The PI of this K23 application is a physician-scientist with a career focus on developing improved care for patient with Pulmonary Arterial Hypertension (PAH), a rare but debilitating and fatal disease for which there is currently no available cure. Current treatment options target the cellular dysfunction that leads to constriction of the vasculature and produce pulmonary vasodilation. While these agents limit clinical deterioration and lower pulmonary pressures, their ability to produce, retard or reverse frank vascular remodeling is limited. Accumulating evidence suggests that carbon monoxide (CO) confers potent cytoprotection via anti-inflammatory, anti-proliferative and anti-apoptotic effects, processes critical for repair and remodeling of injured tissues, including those found in PAH. Specifically, exogenous delivery of inhaled CO prevents and reverses established PAH in multiple animal models. Within a highly mentored training program with staggering expertise available to the PI with the PI's mentor and Advisory Committee, the PI will explore the development and utilization of CO-based therapies that target PAH pathobiological processes. The hypotheses tested include: i) inhaled CO regulates physiologic, cellular and molecular pathways in patients with PAH which result in attenuation of pulmonary vascular remodeling;ii) a molecular signature can be defined in peripheral blood mononuclear leukocytes (PBMCs) which predict CO responsiveness. To address these hypotheses, in Specific Aim #1 the PI will conduct a phase I trial to establish safety and efficacy of inhaled CO when added to standard therapy in patients with severe PAH.

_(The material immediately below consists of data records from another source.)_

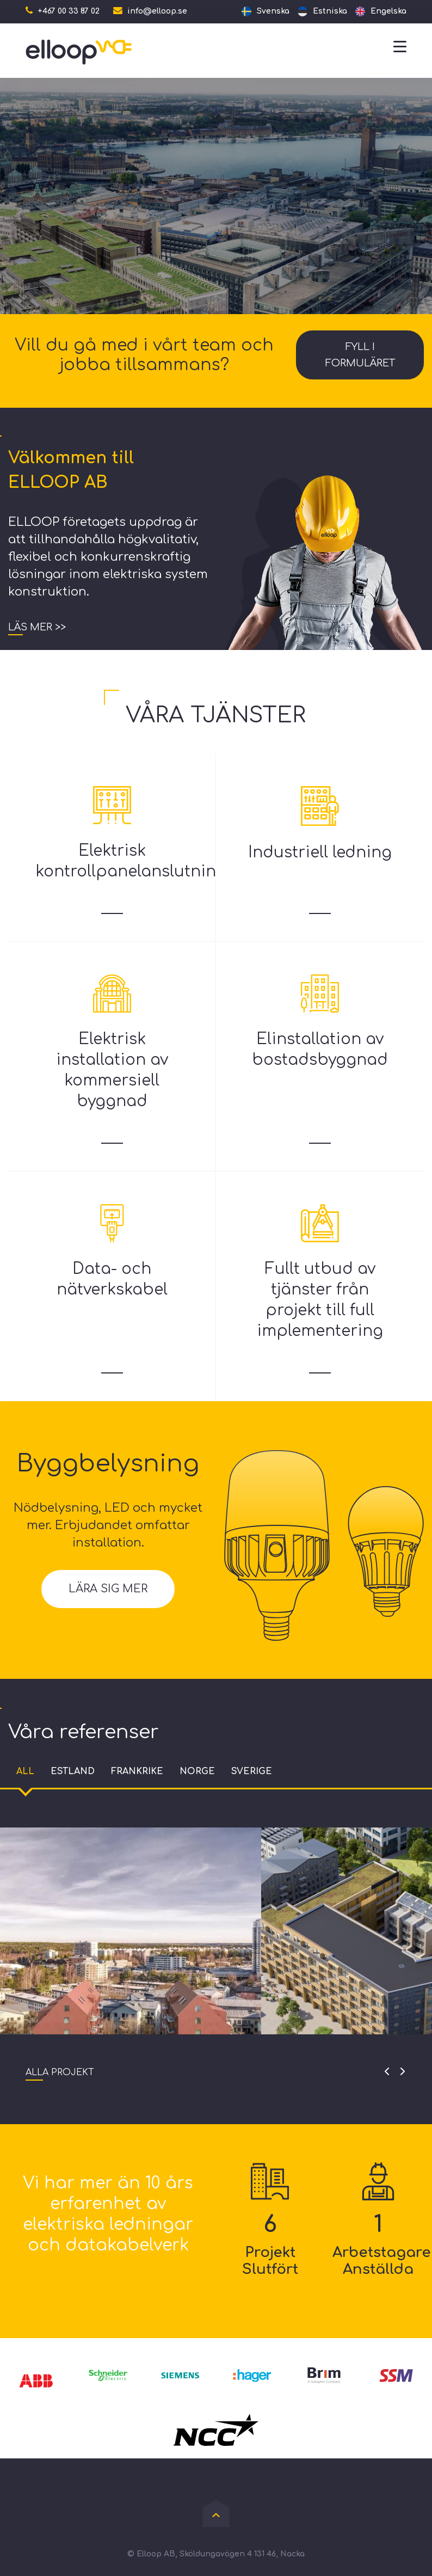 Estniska (330, 11)
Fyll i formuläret (360, 355)
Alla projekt (60, 2072)
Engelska (388, 11)
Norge (197, 1771)
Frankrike (137, 1771)
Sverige (251, 1771)
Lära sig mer (108, 1589)
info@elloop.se (157, 11)
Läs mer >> (37, 627)
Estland (73, 1771)
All (25, 1771) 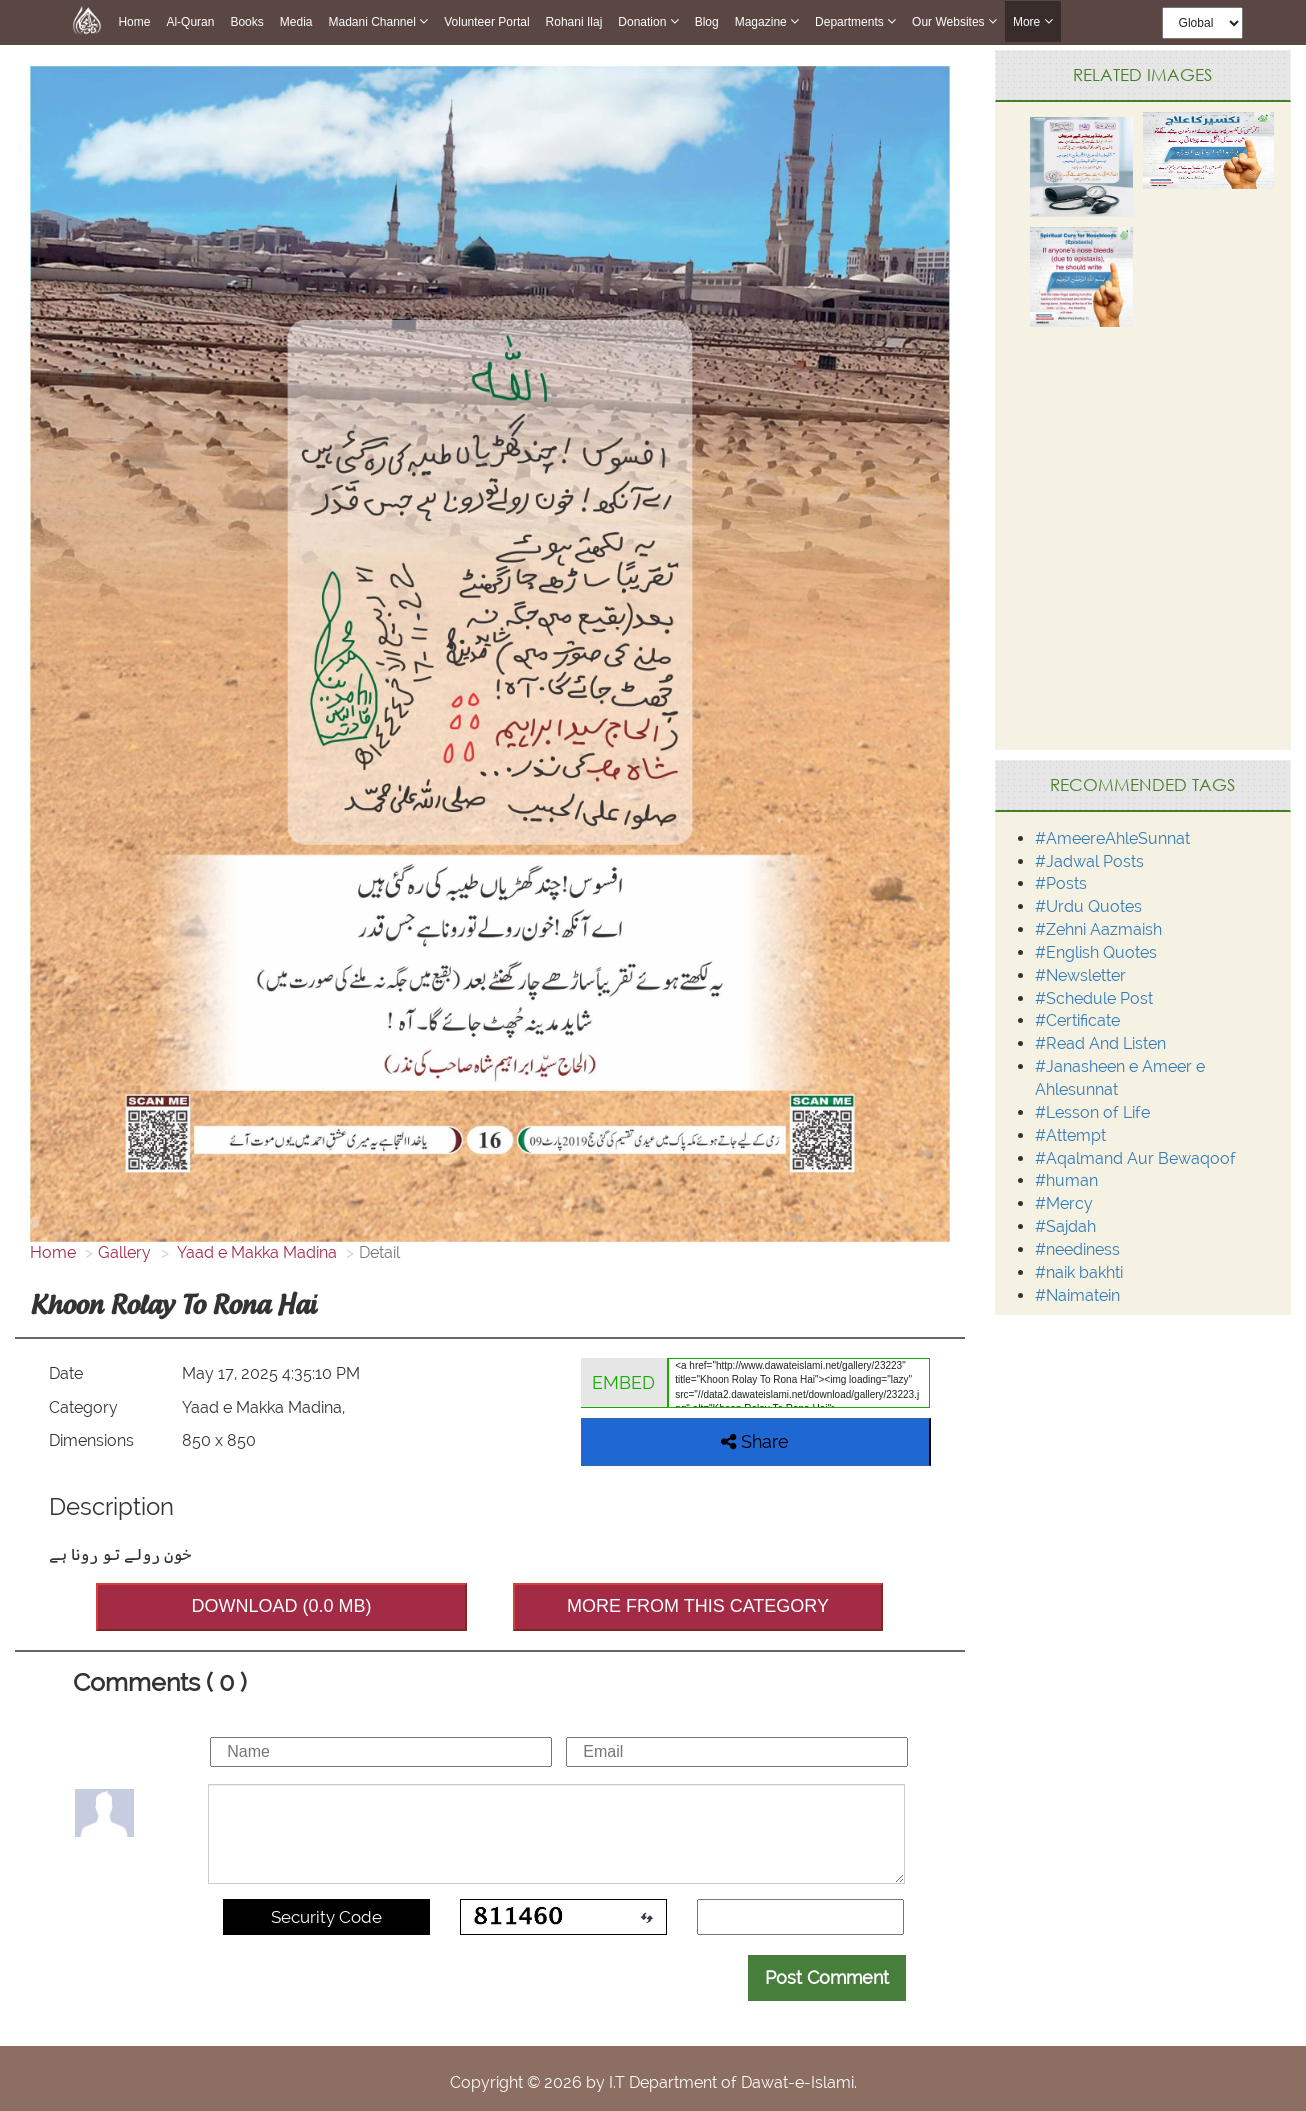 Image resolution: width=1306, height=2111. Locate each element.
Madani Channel (378, 21)
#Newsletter (1080, 975)
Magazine (767, 21)
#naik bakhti (1079, 1272)
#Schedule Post (1094, 998)
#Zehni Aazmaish (1098, 929)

Specific Aim #2 will define a genomic signature in PBMCs as biomarkers of responsiveness to CO inhalation in patients with severe PAH.
In Specific Aim #3 we will prospectively validate the utility of the PBMC molecular signature as a biomarker of a beneficial response to CO therapy in patients with severe PAH. Together, these studies provide an outstanding curriculum for the PI to receive essential training in clinical research and develop skills in novel, highly translational approaches which will identify novel targets and biomarkers and may lead to better treatment options for patients with PAH.
This project will investigate the use of carbon monoxide as a new treatment for pulmonary hypertension, a disease that affects the arterial blood vessels of the lungs and leads to heart failure and death. We will also investigate the role of genetic markers as a tool to identify patients with pulmonary hypertension likely to respond to carbon monoxide therapy.